In the entries below, how many lines contain "działu"? Answer with the number and nothing else.
[[ SOURCE DATA open ]]
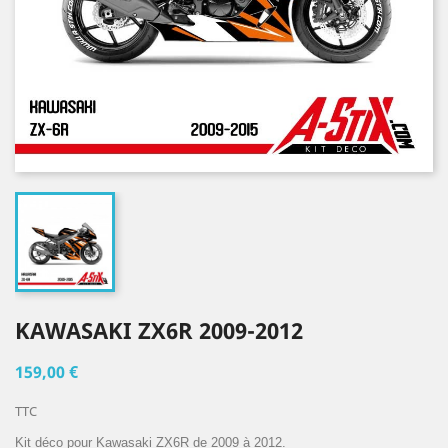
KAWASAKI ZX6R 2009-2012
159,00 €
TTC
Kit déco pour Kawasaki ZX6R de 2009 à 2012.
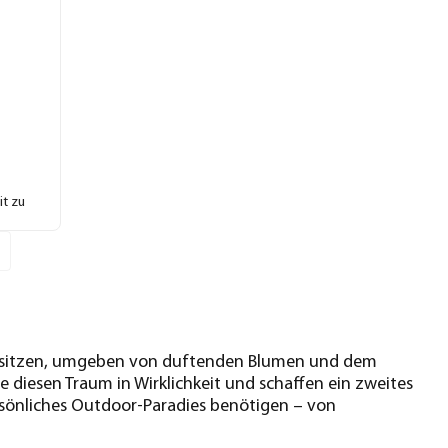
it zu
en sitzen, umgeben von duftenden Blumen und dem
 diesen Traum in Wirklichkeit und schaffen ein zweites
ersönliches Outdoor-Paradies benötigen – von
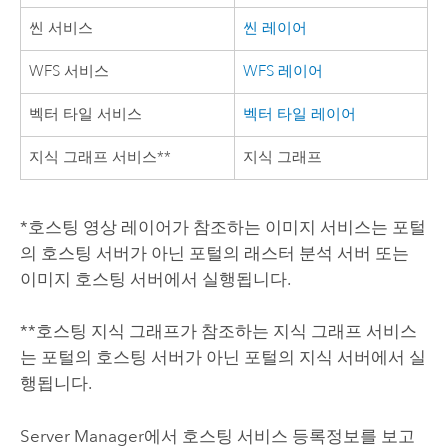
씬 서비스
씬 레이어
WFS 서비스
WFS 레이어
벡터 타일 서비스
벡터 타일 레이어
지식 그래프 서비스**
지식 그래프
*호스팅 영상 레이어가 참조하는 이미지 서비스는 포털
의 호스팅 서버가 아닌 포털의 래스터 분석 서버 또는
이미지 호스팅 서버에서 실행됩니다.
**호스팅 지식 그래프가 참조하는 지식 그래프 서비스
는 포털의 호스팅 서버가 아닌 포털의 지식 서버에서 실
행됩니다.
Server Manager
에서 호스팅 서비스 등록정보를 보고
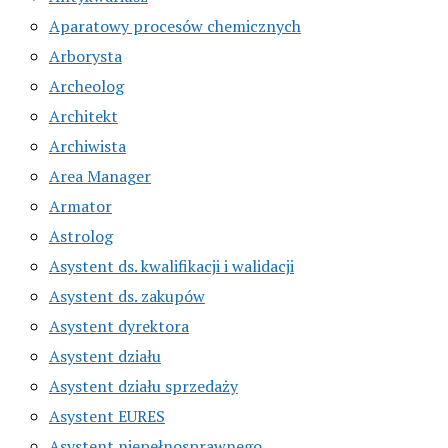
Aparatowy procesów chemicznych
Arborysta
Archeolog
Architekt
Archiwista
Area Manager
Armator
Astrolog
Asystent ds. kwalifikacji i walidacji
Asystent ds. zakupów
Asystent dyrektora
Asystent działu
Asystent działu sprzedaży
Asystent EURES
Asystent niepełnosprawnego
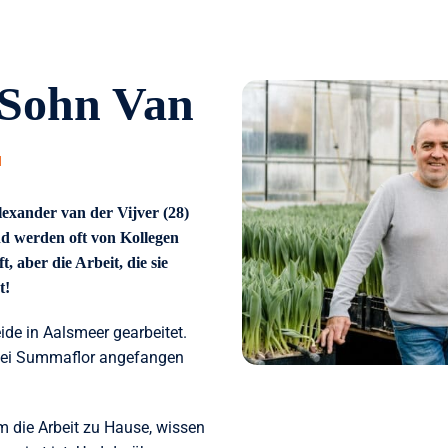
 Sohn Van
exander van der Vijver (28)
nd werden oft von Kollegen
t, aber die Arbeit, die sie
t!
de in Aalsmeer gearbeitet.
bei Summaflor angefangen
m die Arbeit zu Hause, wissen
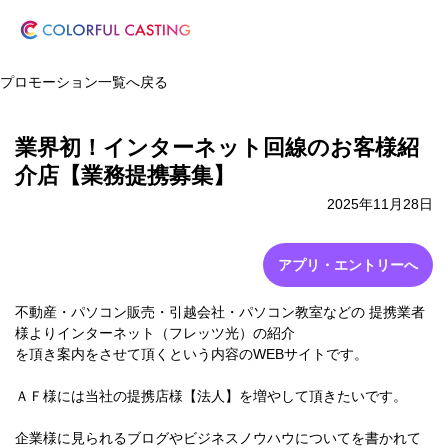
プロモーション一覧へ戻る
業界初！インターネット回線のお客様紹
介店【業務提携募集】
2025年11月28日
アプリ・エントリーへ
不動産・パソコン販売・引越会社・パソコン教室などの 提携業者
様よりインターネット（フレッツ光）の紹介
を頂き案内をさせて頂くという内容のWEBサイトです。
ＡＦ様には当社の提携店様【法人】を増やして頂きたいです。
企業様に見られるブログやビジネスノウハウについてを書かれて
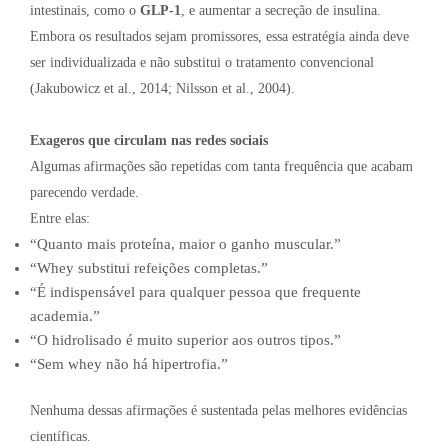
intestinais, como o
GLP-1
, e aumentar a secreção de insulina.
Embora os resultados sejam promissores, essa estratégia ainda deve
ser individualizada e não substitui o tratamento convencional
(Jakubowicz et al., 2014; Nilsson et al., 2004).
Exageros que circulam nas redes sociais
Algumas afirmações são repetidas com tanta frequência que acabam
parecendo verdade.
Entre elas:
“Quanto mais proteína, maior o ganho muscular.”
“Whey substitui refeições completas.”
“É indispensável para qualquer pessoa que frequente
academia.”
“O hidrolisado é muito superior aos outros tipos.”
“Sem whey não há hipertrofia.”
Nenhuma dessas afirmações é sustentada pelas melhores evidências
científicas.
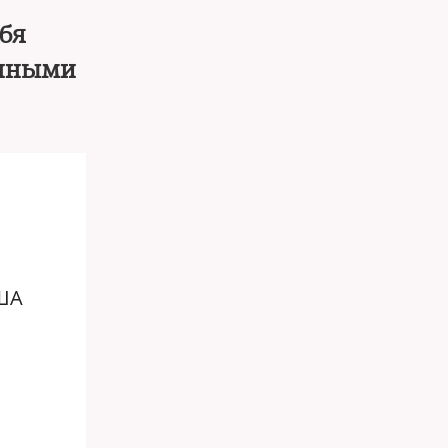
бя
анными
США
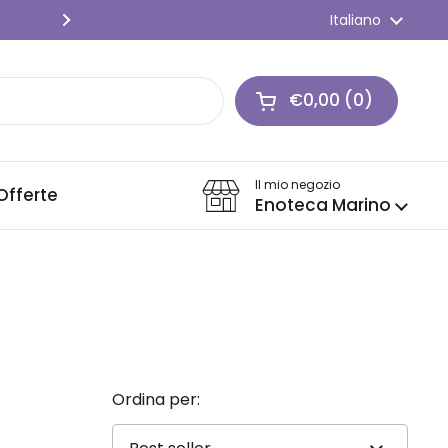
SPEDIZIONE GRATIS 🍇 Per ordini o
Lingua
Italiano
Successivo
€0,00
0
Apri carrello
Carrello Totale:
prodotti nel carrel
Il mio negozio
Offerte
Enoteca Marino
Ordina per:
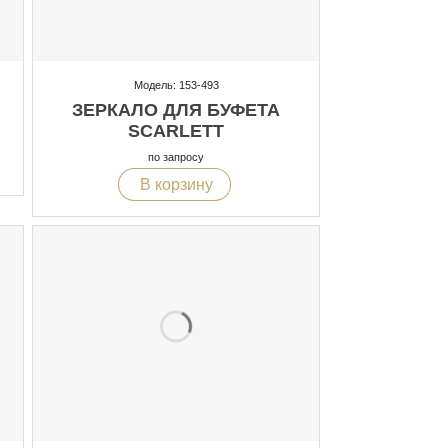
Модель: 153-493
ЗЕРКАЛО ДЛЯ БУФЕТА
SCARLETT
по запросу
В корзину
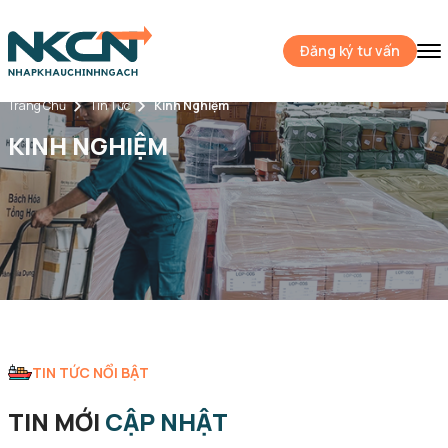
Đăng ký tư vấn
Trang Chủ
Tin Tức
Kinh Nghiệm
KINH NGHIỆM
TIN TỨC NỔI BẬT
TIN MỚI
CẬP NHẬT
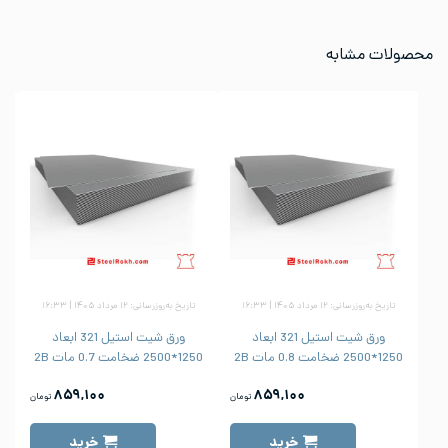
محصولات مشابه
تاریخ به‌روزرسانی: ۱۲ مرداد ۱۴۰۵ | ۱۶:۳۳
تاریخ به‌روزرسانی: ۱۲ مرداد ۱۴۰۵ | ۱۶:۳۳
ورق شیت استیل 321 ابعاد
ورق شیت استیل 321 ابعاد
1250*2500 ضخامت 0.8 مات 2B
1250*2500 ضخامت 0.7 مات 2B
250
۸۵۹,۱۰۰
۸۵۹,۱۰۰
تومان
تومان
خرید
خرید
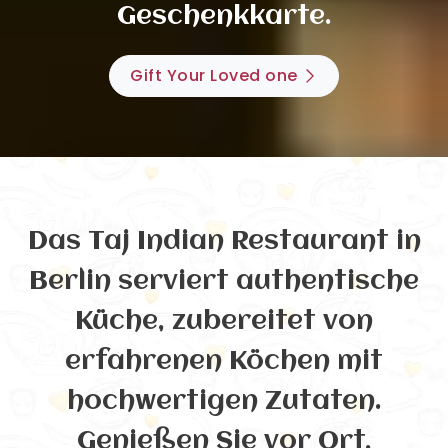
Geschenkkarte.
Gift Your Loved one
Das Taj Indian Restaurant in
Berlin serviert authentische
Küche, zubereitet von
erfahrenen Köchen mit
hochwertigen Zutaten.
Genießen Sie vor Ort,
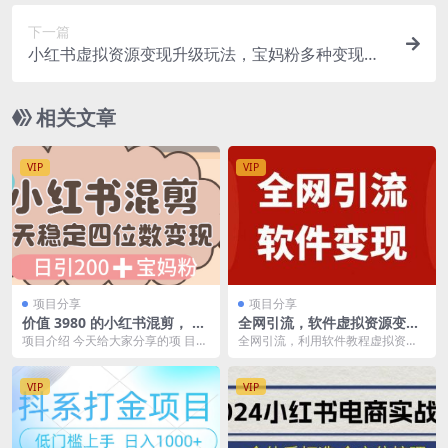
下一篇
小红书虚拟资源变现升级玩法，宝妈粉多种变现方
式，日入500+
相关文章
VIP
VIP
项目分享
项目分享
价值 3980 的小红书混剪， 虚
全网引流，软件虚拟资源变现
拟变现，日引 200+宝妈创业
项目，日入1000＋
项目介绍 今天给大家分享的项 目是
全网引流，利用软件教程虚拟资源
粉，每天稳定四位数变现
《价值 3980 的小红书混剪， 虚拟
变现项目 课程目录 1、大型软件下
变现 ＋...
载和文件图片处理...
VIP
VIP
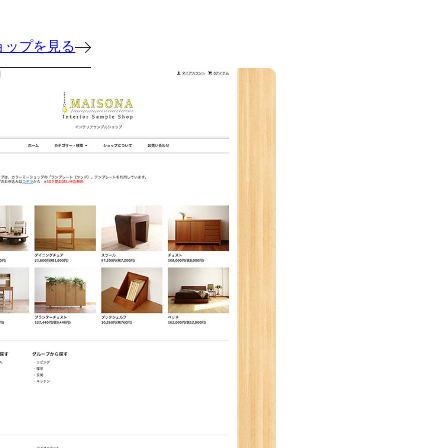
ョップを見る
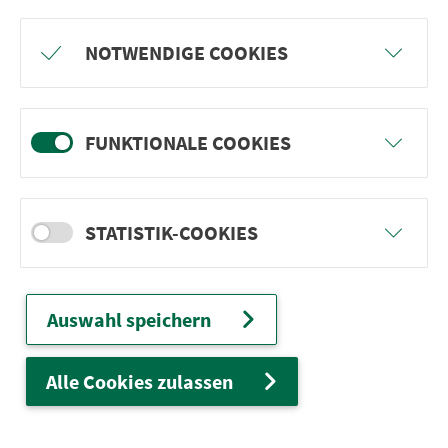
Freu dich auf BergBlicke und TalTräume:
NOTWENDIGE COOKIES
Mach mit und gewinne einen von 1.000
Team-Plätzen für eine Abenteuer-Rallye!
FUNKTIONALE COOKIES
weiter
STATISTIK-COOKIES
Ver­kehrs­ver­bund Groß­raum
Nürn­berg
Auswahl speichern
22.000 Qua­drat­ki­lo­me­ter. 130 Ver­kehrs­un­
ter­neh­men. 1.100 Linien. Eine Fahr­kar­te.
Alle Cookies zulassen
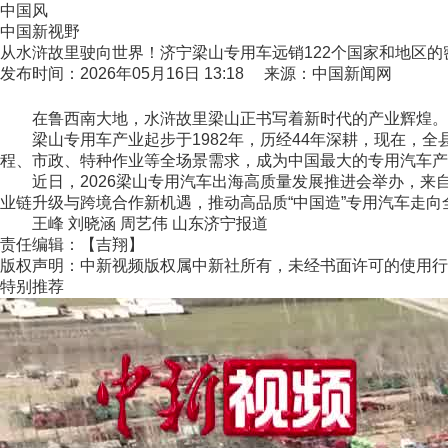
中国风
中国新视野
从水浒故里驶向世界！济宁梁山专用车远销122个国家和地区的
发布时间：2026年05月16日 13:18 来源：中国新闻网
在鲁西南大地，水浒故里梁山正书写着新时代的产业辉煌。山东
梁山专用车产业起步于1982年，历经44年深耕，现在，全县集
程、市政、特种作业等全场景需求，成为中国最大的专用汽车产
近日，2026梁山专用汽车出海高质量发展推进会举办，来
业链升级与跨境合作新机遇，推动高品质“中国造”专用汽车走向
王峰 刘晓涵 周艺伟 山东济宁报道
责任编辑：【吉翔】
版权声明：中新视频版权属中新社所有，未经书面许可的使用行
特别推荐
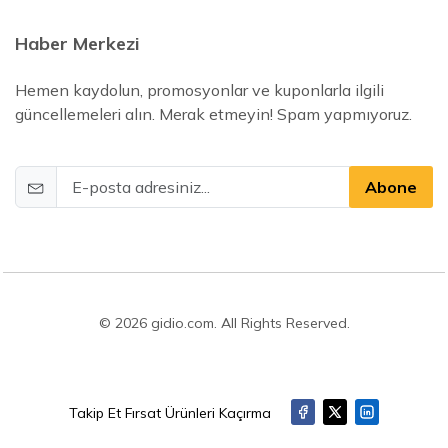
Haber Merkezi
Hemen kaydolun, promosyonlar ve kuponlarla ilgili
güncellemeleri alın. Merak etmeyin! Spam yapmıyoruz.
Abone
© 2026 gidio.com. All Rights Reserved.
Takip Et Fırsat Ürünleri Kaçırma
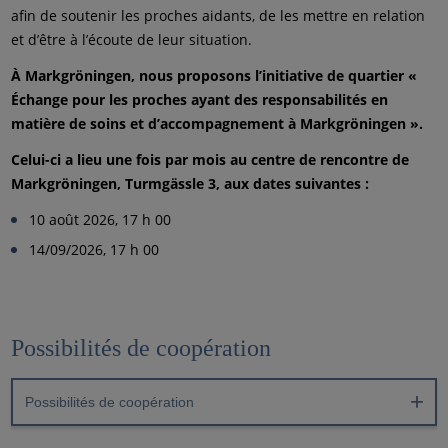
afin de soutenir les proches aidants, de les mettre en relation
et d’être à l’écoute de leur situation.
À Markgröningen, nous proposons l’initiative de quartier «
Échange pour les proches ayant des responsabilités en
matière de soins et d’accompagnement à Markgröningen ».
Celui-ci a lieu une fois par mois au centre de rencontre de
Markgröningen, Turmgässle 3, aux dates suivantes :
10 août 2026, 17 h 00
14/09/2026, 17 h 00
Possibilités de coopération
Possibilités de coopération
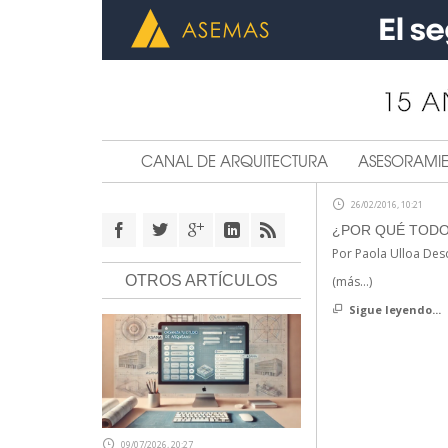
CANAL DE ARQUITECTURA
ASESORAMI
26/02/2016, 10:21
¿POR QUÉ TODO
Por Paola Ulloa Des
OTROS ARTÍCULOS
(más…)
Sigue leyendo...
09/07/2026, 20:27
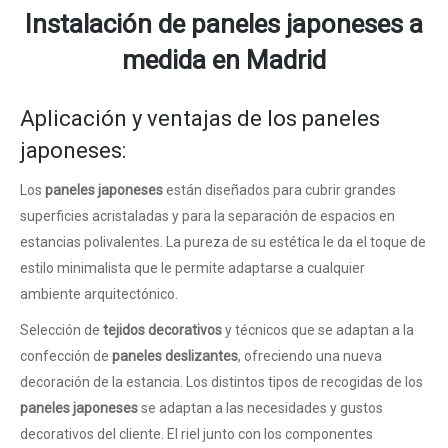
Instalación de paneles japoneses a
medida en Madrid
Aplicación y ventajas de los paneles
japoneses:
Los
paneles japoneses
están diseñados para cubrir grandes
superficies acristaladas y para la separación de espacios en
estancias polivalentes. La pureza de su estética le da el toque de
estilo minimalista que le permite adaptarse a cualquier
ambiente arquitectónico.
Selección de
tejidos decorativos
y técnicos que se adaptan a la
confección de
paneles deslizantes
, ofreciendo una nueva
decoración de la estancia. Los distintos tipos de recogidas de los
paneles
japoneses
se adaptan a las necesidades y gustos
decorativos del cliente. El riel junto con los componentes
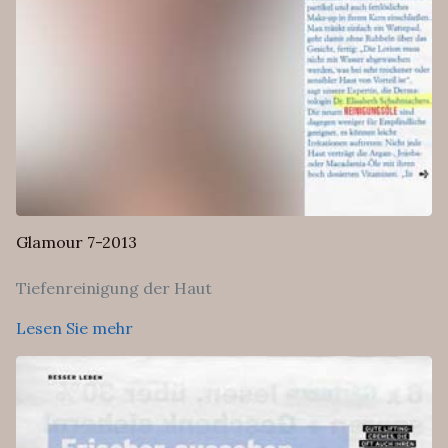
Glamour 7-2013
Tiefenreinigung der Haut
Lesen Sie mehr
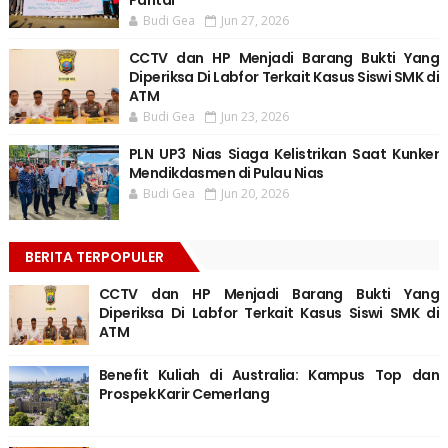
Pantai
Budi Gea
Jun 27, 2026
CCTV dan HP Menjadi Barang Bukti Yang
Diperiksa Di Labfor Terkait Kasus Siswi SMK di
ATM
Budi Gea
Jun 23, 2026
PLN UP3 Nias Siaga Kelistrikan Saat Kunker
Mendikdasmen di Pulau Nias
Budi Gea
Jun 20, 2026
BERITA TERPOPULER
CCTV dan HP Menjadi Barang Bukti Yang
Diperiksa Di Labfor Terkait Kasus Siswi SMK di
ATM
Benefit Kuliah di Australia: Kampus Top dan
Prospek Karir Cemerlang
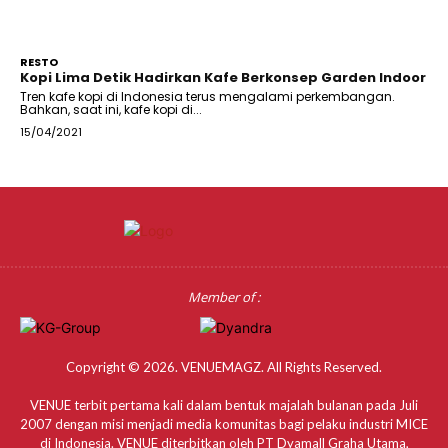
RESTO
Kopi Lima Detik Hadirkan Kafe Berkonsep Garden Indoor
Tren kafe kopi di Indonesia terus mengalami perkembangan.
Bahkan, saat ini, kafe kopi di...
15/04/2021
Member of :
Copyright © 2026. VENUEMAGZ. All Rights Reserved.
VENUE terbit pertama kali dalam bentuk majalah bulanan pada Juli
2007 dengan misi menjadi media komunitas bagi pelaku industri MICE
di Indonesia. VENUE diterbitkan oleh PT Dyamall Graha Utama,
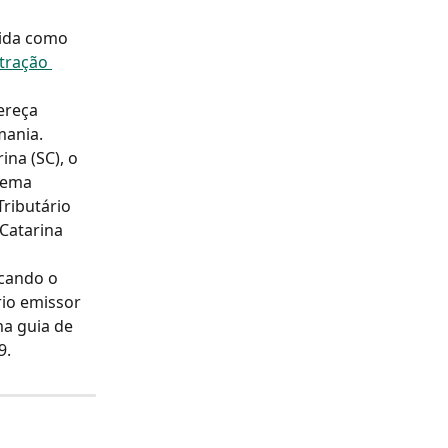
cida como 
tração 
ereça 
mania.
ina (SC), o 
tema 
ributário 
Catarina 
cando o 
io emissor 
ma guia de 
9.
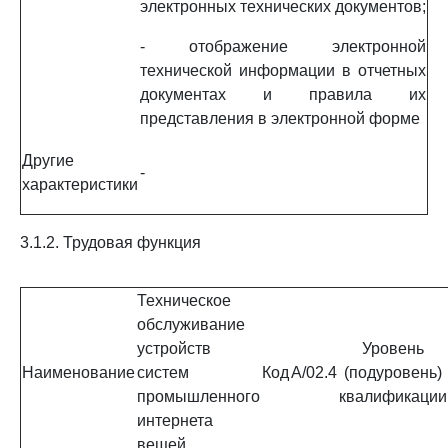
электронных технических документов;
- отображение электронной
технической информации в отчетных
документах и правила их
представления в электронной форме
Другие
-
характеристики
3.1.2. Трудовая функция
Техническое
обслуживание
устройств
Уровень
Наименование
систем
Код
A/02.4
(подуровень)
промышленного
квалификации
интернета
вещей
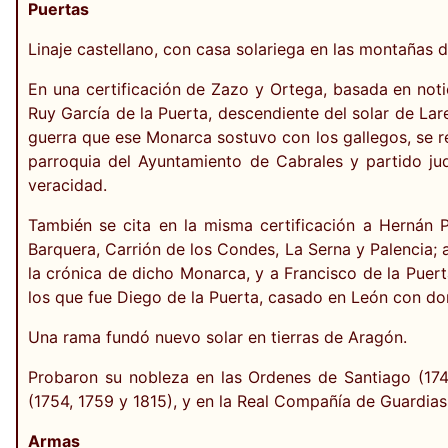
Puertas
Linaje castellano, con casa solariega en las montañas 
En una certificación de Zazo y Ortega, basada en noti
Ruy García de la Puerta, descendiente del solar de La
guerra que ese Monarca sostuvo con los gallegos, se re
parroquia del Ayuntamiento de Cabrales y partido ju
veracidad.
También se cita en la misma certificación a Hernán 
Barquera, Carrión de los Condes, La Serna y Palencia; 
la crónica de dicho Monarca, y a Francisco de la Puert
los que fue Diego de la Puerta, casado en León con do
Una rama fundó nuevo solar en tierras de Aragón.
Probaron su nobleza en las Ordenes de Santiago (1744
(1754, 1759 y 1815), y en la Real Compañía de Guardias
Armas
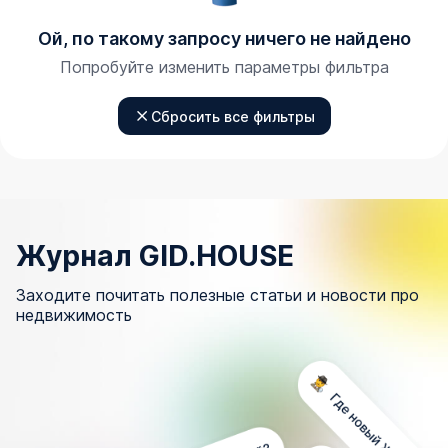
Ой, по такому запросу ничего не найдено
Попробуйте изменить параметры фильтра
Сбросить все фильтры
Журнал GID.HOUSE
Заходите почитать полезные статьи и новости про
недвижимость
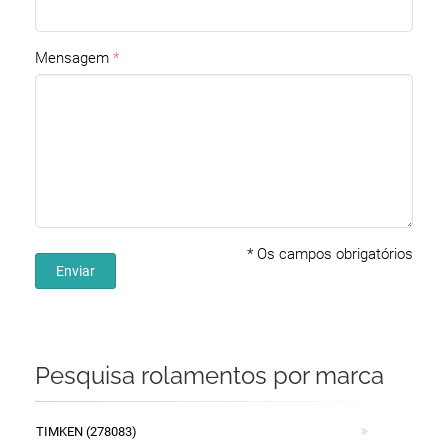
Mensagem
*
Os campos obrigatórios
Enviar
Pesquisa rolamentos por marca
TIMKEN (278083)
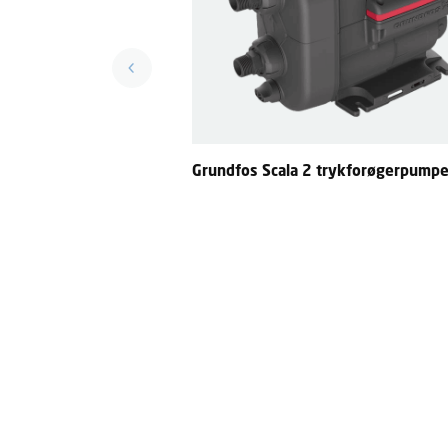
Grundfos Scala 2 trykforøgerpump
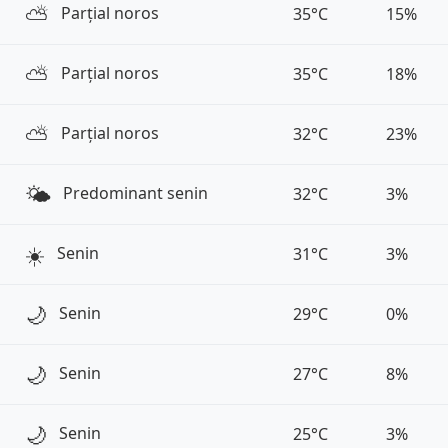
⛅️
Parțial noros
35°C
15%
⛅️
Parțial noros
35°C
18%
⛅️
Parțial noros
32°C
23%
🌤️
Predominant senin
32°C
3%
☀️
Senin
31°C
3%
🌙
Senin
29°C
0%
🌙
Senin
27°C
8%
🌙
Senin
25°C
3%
[[ SOURCE DATA closed ]]
» **RESULT OF THE TASK**: 2